On the Monday after the attack, the president held a cabinet meeting, where almost every minister criticised the Indonesian National Police for failing to prevent the bombing.
The Indonesian general fronted ministers and prepared himself to be sacked.
“Megawati gave me my chance to speak,” Bachtiar told the ABC.
“I said, ‘Police have two main tasks: to prevent a crime from happening, and secondly to investigate a criminal case until we find the perpetrators. As the chief of POLRI, I failed my first task, but there is a second one waiting for me.'”
The pressure on Bachtiar was immense. He vowed to resign if he did not bring the bombers to justice.
General Bachtiar phones a friend
The bombsite was still smouldering when then-commissioner Mick Keelty was woken by calls from Indonesia.
“[Bachtiar] asked me how soon I could get some people on the ground,” said Keelty, who had already established a trusted relationship with the Indonesian general years before the Bali attack.
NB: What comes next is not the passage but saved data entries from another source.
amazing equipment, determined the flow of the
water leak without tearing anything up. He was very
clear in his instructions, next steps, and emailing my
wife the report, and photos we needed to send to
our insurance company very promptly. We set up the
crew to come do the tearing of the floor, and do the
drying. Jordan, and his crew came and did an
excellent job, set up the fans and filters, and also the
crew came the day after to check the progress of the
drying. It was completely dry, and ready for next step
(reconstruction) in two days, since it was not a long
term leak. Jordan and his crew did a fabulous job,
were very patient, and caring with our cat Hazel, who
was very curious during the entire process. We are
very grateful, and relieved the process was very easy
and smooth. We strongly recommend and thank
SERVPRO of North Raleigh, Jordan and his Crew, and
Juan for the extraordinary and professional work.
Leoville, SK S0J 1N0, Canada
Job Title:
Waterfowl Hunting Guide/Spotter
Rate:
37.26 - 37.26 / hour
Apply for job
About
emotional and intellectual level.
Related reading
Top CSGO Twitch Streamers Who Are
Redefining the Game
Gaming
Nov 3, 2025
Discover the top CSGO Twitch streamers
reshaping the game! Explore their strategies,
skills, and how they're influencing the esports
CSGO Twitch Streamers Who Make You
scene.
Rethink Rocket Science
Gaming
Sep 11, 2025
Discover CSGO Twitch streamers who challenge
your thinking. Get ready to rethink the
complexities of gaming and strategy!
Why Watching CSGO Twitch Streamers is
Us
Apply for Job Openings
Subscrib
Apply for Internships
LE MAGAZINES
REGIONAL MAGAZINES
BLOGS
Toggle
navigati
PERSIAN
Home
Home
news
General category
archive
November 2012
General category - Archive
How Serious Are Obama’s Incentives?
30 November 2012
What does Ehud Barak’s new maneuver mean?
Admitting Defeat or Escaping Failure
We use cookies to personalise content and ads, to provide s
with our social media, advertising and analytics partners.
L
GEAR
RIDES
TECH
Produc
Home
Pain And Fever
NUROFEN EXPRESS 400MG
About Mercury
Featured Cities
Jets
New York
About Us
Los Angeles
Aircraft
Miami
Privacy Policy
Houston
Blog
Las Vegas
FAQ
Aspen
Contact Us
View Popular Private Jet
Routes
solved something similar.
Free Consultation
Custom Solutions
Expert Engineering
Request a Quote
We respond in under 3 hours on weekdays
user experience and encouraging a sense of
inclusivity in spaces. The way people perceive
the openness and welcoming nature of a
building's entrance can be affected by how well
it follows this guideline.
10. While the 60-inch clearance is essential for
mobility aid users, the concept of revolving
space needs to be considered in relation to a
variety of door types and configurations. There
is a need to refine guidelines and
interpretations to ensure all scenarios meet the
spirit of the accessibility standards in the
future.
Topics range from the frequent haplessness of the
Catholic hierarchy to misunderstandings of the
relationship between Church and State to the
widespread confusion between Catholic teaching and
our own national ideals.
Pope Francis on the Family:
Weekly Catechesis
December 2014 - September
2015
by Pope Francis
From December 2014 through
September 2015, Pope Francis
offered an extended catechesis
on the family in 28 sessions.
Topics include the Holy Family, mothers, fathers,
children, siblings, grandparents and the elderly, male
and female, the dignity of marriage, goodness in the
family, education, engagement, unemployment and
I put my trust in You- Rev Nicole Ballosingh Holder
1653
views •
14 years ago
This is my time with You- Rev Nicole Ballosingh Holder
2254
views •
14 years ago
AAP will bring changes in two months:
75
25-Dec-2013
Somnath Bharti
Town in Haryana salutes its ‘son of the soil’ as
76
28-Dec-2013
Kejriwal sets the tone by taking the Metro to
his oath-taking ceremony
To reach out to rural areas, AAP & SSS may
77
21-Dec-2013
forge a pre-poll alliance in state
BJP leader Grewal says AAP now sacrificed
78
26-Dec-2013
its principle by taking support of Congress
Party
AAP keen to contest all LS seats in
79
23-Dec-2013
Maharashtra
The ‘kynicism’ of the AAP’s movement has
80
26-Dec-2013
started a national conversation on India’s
By sheer coincidence, AFP specialists were already en route to Jakarta to run a training course on the night of the Bali bombings, after Bachtiar had confided to Keelty over a round of golf in Perth, months earlier, that Indonesia lacked expertise in forensic investigation.
The specialists were quickly diverted to Denpasar, joining other AFP officers who were in Bali already.
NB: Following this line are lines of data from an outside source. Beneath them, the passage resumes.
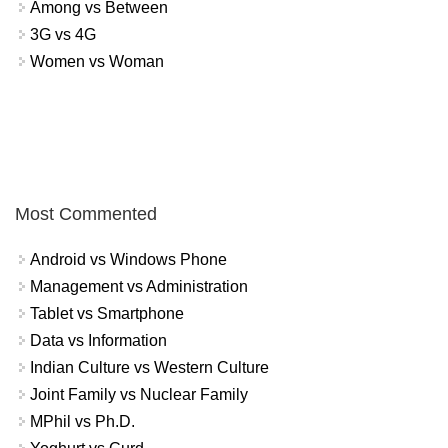
Among vs Between
3G vs 4G
Women vs Woman
Most Commented
Android vs Windows Phone
Management vs Administration
Tablet vs Smartphone
Data vs Information
Indian Culture vs Western Culture
Joint Family vs Nuclear Family
MPhil vs Ph.D.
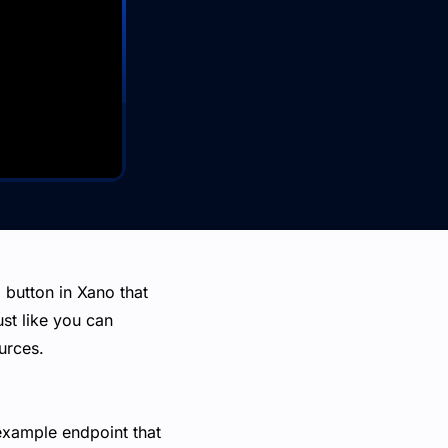
 button in Xano that
st like you can
urces.
 example endpoint that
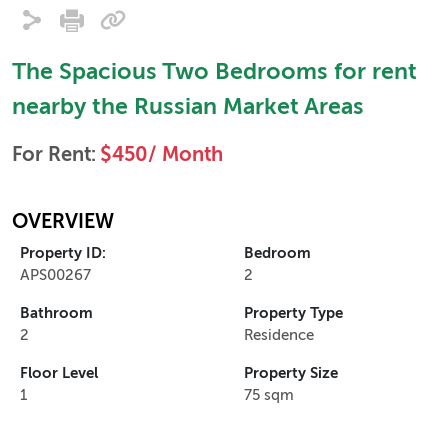
The Spacious Two Bedrooms for rent
nearby the Russian Market Areas
For Rent:
$450/ Month
OVERVIEW
Property ID:
Bedroom
APS00267
2
Bathroom
Property Type
2
Residence
Floor Level
Property Size
1
75 sqm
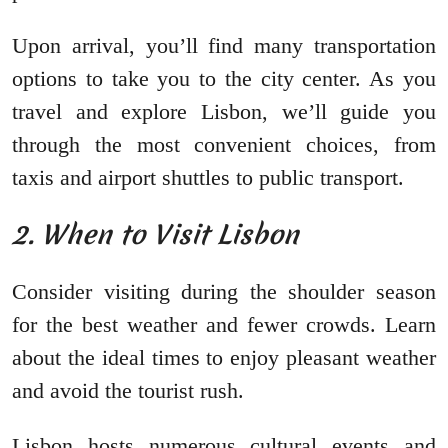
Upon arrival, you’ll find many transportation
options to take you to the city center. As you
travel and explore Lisbon, we’ll guide you
through the most convenient choices, from
taxis and airport shuttles to public transport.
2. When to Visit Lisbon
Consider visiting during the shoulder season
for the best weather and fewer crowds. Learn
about the ideal times to enjoy pleasant weather
and avoid the tourist rush.
Lisbon hosts numerous cultural events and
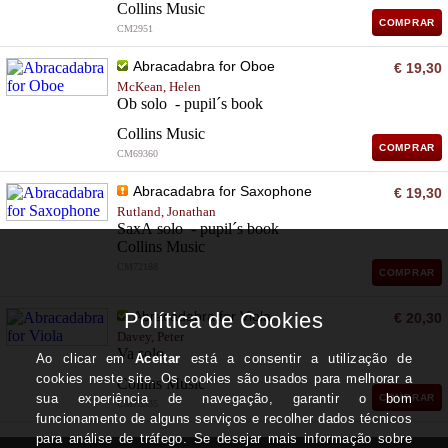
Collins Music
COMPRAR
CM2951
Abracadabra for Oboe
€ 19,30
McKean, Helen
Ob solo - pupil´s book
Collins Music
COMPRAR
CM69360
Abracadabra for Saxophone
€ 19,30
Rutland, Jonathan
SaxA solo - pupil´s book
Collins Music
CM72188
COMPRAR
Abracadabra for Viola
€ 20,30
Davey, Peter
Va solo
Collins Music
COMPRAR
CM73335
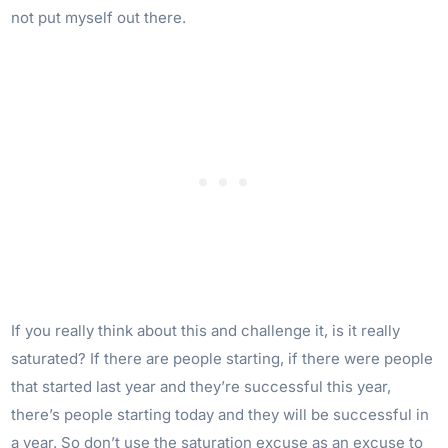
not put myself out there.
If you really think about this and challenge it, is it really
saturated? If there are people starting, if there were people
that started last year and they’re successful this year,
there’s people starting today and they will be successful in
a year. So don’t use the saturation excuse as an excuse to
Operation Alliance began, led on the Australian side by assistant commissioner Graham Ashton, and on the Indonesian side by Made Mangku Pastika, who Keelty also knew well, having trained with him in the 1980s.
‘The answer will come from the skies’
Even with some of the world’s best forensic investigators onsite, the Bali bombing was proving immensely difficult.
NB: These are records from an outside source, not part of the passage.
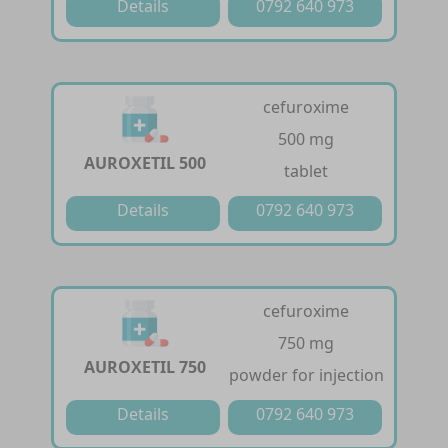
Details
0792 640 973
cefuroxime
500 mg
AUROXETIL 500
tablet
Details
0792 640 973
cefuroxime
750 mg
AUROXETIL 750
powder for injection
Details
0792 640 973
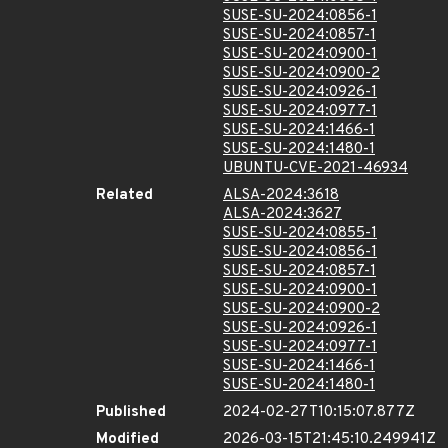
SUSE-SU-2024:0856-1
SUSE-SU-2024:0857-1
SUSE-SU-2024:0900-1
SUSE-SU-2024:0900-2
SUSE-SU-2024:0926-1
SUSE-SU-2024:0977-1
SUSE-SU-2024:1466-1
SUSE-SU-2024:1480-1
UBUNTU-CVE-2021-46934
Related
ALSA-2024:3618
ALSA-2024:3627
SUSE-SU-2024:0855-1
SUSE-SU-2024:0856-1
SUSE-SU-2024:0857-1
SUSE-SU-2024:0900-1
SUSE-SU-2024:0900-2
SUSE-SU-2024:0926-1
SUSE-SU-2024:0977-1
SUSE-SU-2024:1466-1
SUSE-SU-2024:1480-1
Published
2024-02-27T10:15:07.877Z
Modified
2026-03-15T21:45:10.249941Z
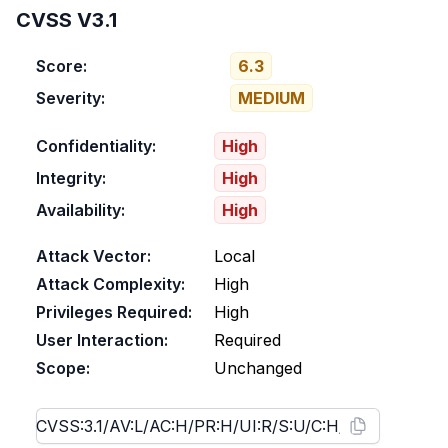
CVSS V3.1
Score:
6.3
Severity:
MEDIUM
Confidentiality:
High
Integrity:
High
Availability:
High
Attack Vector:
Local
Attack Complexity:
High
Privileges Required:
High
User Interaction:
Required
Scope:
Unchanged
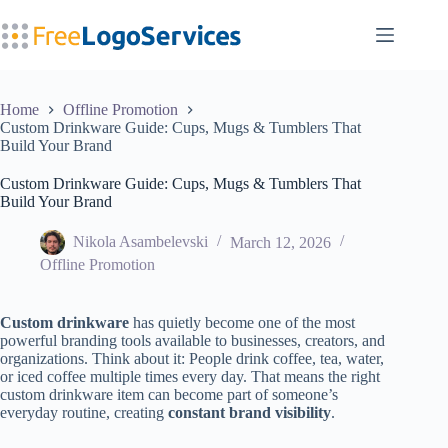
Skip
to
content
Home
Offline Promotion
Custom Drinkware Guide: Cups, Mugs & Tumblers That
Build Your Brand
Custom Drinkware Guide: Cups, Mugs & Tumblers That
Build Your Brand
Nikola Asambelevski
March 12, 2026
Offline Promotion
Custom drinkware
has quietly become one of the most
powerful branding tools available to businesses, creators, and
organizations. Think about it: People drink coffee, tea, water,
or iced coffee multiple times every day. That means the right
custom drinkware item can become part of someone’s
everyday routine, creating
constant brand visibility
.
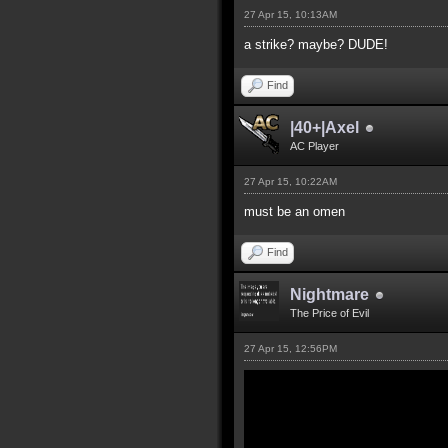
27 Apr 15, 10:13AM
a strike? maybe? DUDE!
Find
|40+|Axel
AC Player
27 Apr 15, 10:22AM
must be an omen
Find
Nightmare
The Price of Evil
27 Apr 15, 12:56PM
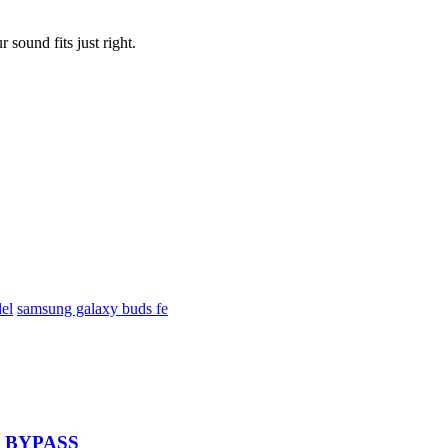
sound fits just right.
el
samsung galaxy buds fe
 – BYPASS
The Sari Club blast was so big it had left a deep crater that had filled with water. And there was also a question of culture: In keeping with the Muslim faith, Indonesian authorities wanted to remove the bodies for burial within 24 hours.
After a fortnight of frustration, the only solid leads that Pastika and Ashton had to offer were a white mini-van that was used to carry the Sari Club bomb — its chassis and engine numbers filed off — and the probable ingredients of the explosives used.
Pressure was mounting on investigators.
And after meeting with Indonesian spy chiefs in Jakarta alongside ASIS director-general Allan Taylor and ASIO boss Dennis Richardson, Keelty believed Pastika’s team was being poorly advised by Indonesian intelligence.
“Their briefings did not match what we were getting from the crime scene, their briefings were way off,” Keelty said.
It was clear this investigation required some special detective powers.
“Pastika knew this already — he’d looked in the skies and said, ‘The answer will come from the skies,'” Keelty said.
“I knew that he was a practising Hindu … he prayed every day. And I said, ‘You mean from God?’ and he said, ‘No, no, no: from satellites.'”
Clues hidden in a seismogram and a Nokia
Luck changed for investigators when forensic crime scene examiner Sarah Benson found the tiny fragment of a Nokia 5110 mobile phone outside the US consulate. This was the smallest of the three bomb blast sites — and the most forensically clean.
Luckier still, that fragment contained the Nokia’s 15-digit serial number, or IMEI number.
“The IMEI number is unique to each mobile phone,” Keelty said. “You can change SIM cards on phones but the IMEI number remains the same.”
Nokia 5110 phones had been used by terrorists elsewhere in the world because they were known to produce sufficient electric charge when they rang or received a text message to set off explosions.